:: DATA SUPPLIED ::
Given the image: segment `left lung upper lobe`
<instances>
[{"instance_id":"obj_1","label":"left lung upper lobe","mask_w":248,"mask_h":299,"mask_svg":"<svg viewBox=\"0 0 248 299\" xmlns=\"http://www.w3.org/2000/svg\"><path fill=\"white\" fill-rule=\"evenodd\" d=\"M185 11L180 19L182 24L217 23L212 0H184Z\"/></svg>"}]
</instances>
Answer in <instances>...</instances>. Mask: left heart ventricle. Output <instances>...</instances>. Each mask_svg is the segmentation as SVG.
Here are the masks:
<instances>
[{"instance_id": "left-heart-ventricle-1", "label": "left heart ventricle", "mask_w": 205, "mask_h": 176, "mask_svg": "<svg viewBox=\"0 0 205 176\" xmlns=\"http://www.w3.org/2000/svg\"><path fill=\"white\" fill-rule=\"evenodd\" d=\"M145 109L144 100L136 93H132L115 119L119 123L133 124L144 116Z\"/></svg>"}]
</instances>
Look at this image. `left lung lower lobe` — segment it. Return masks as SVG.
==
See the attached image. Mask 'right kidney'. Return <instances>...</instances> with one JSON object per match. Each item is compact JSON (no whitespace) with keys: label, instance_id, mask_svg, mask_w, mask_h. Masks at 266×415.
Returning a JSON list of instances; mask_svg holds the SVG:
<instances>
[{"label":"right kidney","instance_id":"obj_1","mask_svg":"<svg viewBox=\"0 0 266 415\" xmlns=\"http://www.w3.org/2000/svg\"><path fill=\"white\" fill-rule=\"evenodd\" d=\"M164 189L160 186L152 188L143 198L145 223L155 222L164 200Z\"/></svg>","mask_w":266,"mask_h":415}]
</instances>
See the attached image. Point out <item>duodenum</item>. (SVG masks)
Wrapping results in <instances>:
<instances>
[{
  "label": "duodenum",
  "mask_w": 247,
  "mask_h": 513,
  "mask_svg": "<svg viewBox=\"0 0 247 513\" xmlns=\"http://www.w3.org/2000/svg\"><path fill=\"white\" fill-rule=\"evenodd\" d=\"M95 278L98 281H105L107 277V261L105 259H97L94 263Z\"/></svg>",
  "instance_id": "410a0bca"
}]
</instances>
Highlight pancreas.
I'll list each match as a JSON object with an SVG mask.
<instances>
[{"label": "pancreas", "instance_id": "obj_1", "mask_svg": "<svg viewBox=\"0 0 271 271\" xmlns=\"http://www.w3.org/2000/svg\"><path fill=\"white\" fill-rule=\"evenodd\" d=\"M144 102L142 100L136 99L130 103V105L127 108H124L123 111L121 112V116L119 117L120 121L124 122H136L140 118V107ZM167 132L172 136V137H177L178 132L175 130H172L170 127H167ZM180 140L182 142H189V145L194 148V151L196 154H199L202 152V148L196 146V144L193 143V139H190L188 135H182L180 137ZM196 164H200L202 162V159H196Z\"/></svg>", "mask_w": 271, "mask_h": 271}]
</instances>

:: HOW TO COMPLETE THIS TASK ::
Among the records above, a stretch begins at the line containing "Answer in <instances>...</instances>." and ends at the line containing "Look at this". Restate that stretch word for word, and nothing else.

:: REPLY ::
Answer in <instances>...</instances>. Mask: left heart ventricle. Output <instances>...</instances>. Each mask_svg is the segmentation as SVG.
Here are the masks:
<instances>
[{"instance_id": "left-heart-ventricle-1", "label": "left heart ventricle", "mask_w": 205, "mask_h": 176, "mask_svg": "<svg viewBox=\"0 0 205 176\" xmlns=\"http://www.w3.org/2000/svg\"><path fill=\"white\" fill-rule=\"evenodd\" d=\"M145 109L144 100L136 93H132L115 119L119 123L133 124L144 116Z\"/></svg>"}]
</instances>
Look at this image. `left lung lower lobe` — segment it. Return masks as SVG.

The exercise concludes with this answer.